September 16, 2020: Set against the backdrop of the Covid-19 pandemic and record-breaking extreme weather events such as typhoon Ampham in South Asia, members of the governing body of the InsuResilience Global Partnership, the High-Level Consultative Group (HLCG) came together in their third meeting yesterday night to discuss the Partnership’s response to a changing risk environment.
The increasing risk of both, natural hazards and pandemic crises represents fundamental challenges to vulnerable countries’ development and economic growth. As highlighted by Alfred Alfred Jr., Finance Minister of the Republic of the Marshall Islands, who co-chairs the Partnership on behalf of the V20 Group, vulnerable countries “must start building resilience now as the frequency and intensity of climate-induced disasters grow worse over time and will make us even more vulnerable.” Otherwise, so the Minister, the failure to mobilize investment in preparedness and resilience will “leave hundreds of millions of people and our economies in extreme danger.”
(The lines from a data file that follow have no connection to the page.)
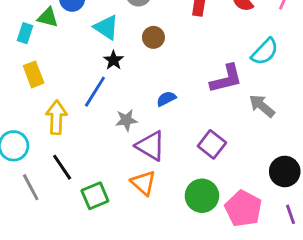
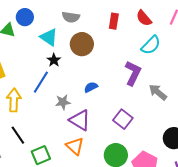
brown circle: (153, 37) -> (82, 44), size x1.5
cyan semicircle: (265, 52) -> (151, 45), moved
purple L-shape: (226, 79) -> (133, 73), turned -50

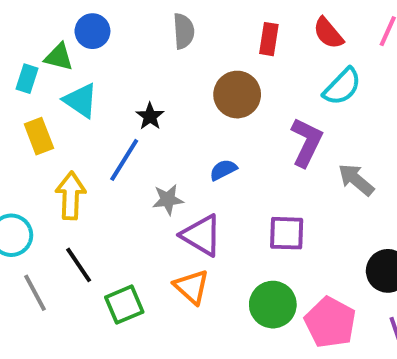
gray semicircle: (71, 17) -> (184, 31), turned -102
cyan triangle: (49, 37) -> (81, 100), moved
brown circle: (82, 44) -> (237, 95), moved
purple square: (123, 119) -> (287, 233), turned -36

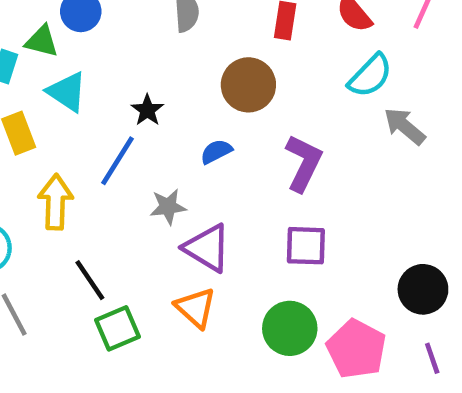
purple L-shape: (306, 142) -> (304, 163), moved
blue semicircle: (223, 170) -> (216, 152), moved
gray arrow: (356, 180) -> (405, 126), moved
black line: (79, 265) -> (90, 280), moved

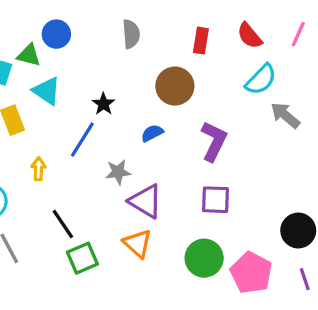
yellow arrow: (55, 202) -> (39, 169), size x0.6

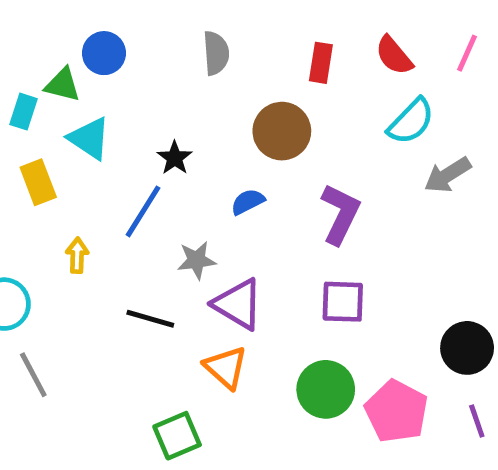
gray arrow: (285, 115) -> (448, 175), turned -72
black line: (63, 224) -> (150, 319), moved, turned -40
green square: (82, 258) -> (177, 436), moved

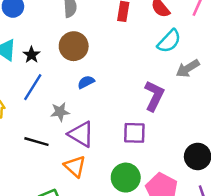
brown circle: (282, 131) -> (74, 46), moved
black star: (175, 158) -> (32, 55), moved
purple L-shape: (340, 214) -> (154, 96), moved

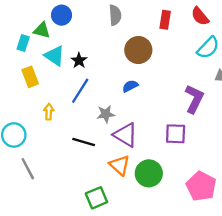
brown circle: (74, 46) -> (138, 50), moved
green circle: (126, 178) -> (149, 173), moved

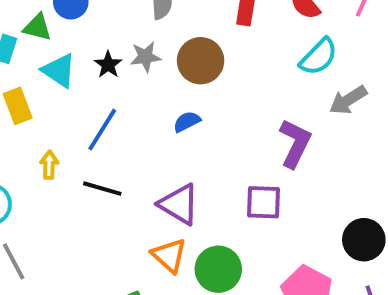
black star: (79, 60) -> (108, 65), moved
gray star: (106, 114) -> (145, 57), moved
black line: (84, 142) -> (102, 189), moved

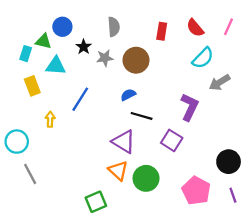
black star: (108, 65) -> (84, 47), moved
cyan triangle: (59, 71) -> (56, 66), turned -30
black line: (102, 189) -> (142, 116), moved
purple square: (264, 202) -> (172, 140), turned 30

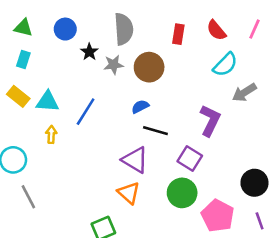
gray semicircle: (114, 27) -> (124, 29), size x1.4
green triangle: (43, 41) -> (23, 28), moved
cyan triangle: (56, 66) -> (47, 101), moved
yellow rectangle: (32, 86) -> (18, 96), moved, turned -30
green circle: (146, 178) -> (182, 193), moved

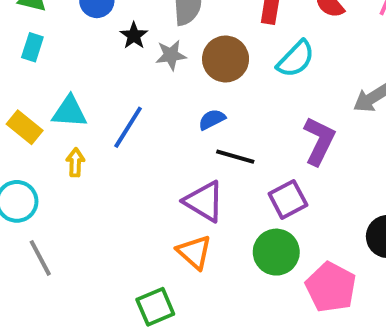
cyan semicircle: (225, 65) -> (296, 59), moved
yellow rectangle: (18, 96) -> (25, 127), moved
purple square: (190, 159) -> (288, 199), turned 30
In fact, 2020 has shown just how much preparedness, including through access to pre-arranged, predictable and reliable financing, and the upscaling thereof, matters. Like every other country, V20 members were unprepared for the Covid-19 crisis. Yet, unlike every other country, the majority of V20 membership was and is facing typhoons, hurricanes, heavy rain or sudden drought at the same time. In many cases, however, national set asides or financing streams for emergencies such as health crises or natural hazards, are insufficient and already depleted. Bangladesh and the Philippines, for example, were hit by typhoons right during the economic lockdown; and Ethiopia is dealing with the pandemic on top of significant locust infestations due to the increased humidity linked to cyclones. The same goes for many others. Having kicked off the V20-led Sustainable Insurance Facility (SIF) at the New York Climate Summit last year, the V20 Group aims to tackle this challenge by safeguarding and promoting economic growth in the context of climate change. The SIF is set to complement existing risk financing mechanisms with better availability and access of climate-smart insurance for micro, small, and medium-sized enterprises (MSMEs). With MSMEs typically making up for 40-90% of employment and contributing between 20-70% of GDP in V20 economies, this V20-led effort presents a substantial opportunity to enhance climate-resilient and low carbon development across member states.
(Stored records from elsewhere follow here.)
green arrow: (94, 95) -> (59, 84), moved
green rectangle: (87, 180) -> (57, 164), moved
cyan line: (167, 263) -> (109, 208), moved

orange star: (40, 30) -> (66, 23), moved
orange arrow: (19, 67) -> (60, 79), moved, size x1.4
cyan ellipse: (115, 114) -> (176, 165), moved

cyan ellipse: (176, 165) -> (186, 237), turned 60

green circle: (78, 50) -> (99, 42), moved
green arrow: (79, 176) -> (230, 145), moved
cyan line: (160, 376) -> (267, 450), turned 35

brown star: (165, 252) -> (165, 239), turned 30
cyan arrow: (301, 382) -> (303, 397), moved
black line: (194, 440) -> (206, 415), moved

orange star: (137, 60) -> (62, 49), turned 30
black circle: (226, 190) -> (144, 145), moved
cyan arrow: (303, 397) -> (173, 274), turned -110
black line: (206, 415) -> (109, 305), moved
Furthermore, proactive investments in risk analysis and risk reduction, including in early warning systems and digital infrastructure, as well as in risk financing mechanisms such as sovereign insurance and social protection, can allow to combine responses to the pandemic and climate impacts; and thus maximize their cost-effectiveness in light of scarce resources.
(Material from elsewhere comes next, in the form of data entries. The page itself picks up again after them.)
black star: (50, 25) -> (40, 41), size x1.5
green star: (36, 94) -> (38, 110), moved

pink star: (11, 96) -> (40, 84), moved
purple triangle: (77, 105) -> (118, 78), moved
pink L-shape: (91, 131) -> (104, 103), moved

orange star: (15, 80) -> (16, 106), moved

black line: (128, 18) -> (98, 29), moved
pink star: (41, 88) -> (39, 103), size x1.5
The HLCG therefore decided to use “these challenging times to turn challenges into solutions and to see the challenges as a chance for further strengthening our Partnership”, as stated by Germany’s State Secretary Ms Flachsbarth, the G20 Co-Chair of the HLCG. Going forward, the Partnership will thus address compound risk, particularly at the intersection of health and climate change. This will entail exploring beneficial overlaps between risk finance mechanisms and pandemic risks, including the preparedness infrastructure and analytical work that comes with that. While in early stages, such approach can contribute to a fundamental shift towards more risk-informed development and economic growth.
While being riddled by crisis, 2020 at the same time also signifies one of the key moments in addressing the climate emergency. One of the most important milestones in the run-up to COP26 is the updating process of countries’ Nationally Determined Contributions (NDCs). NDCs outline how countries plan to address and respond to climate change – and can essentially provide a blueprint for the restructuring of economies in line with low-carbon and climate resilient development. Integrating risk financing considerations into such planning can offer benefits beyond financial protection: through detecting and pricing risk, they can also help attach real value to resilience investments, including in climate-proof infrastructure.
Recognizing the importance of enhancing resilience action in the run-up to COP26, the HLCG therefore agreed to support the integration of risk finance into national resilience planning in the context of NDCs and National Adaptation Plans. In doing so, the Partnership will build on collaboration with key partners, such as the NDC Partnership, the UNFCCC, and the Insurance Development Forum and also work on enhancing data availability key to risk analysis. This work will also support the Partnership’s target to reach a total of 80 vulnerable countries that have comprehensive risk management strategies in place by 2025. Furthermore, with adaptation remaining grossly underfunded, making sound economic sense of resilience investments by eliciting their true value through enhanced risk analysis and pricing is urgently needed to shift public and private finance.
The meeting, which also gave HLCG members space to issue their joint Declaration on Gender and update their Governance Charta, marked the first major engagement between G20 and V20 countries during the global pandemic. With Covid-19 having catapulted risk, preparedness, risk financing and resilience to the forefront of international debates, while also painfully reminding everyone of joint vulnerabilities in the context of globalized financial markets and trade, strong cooperation within the InsuResilience Partnership and beyond, is of utmost importance. And given the ticking clock on climate change, it has never been more urgent.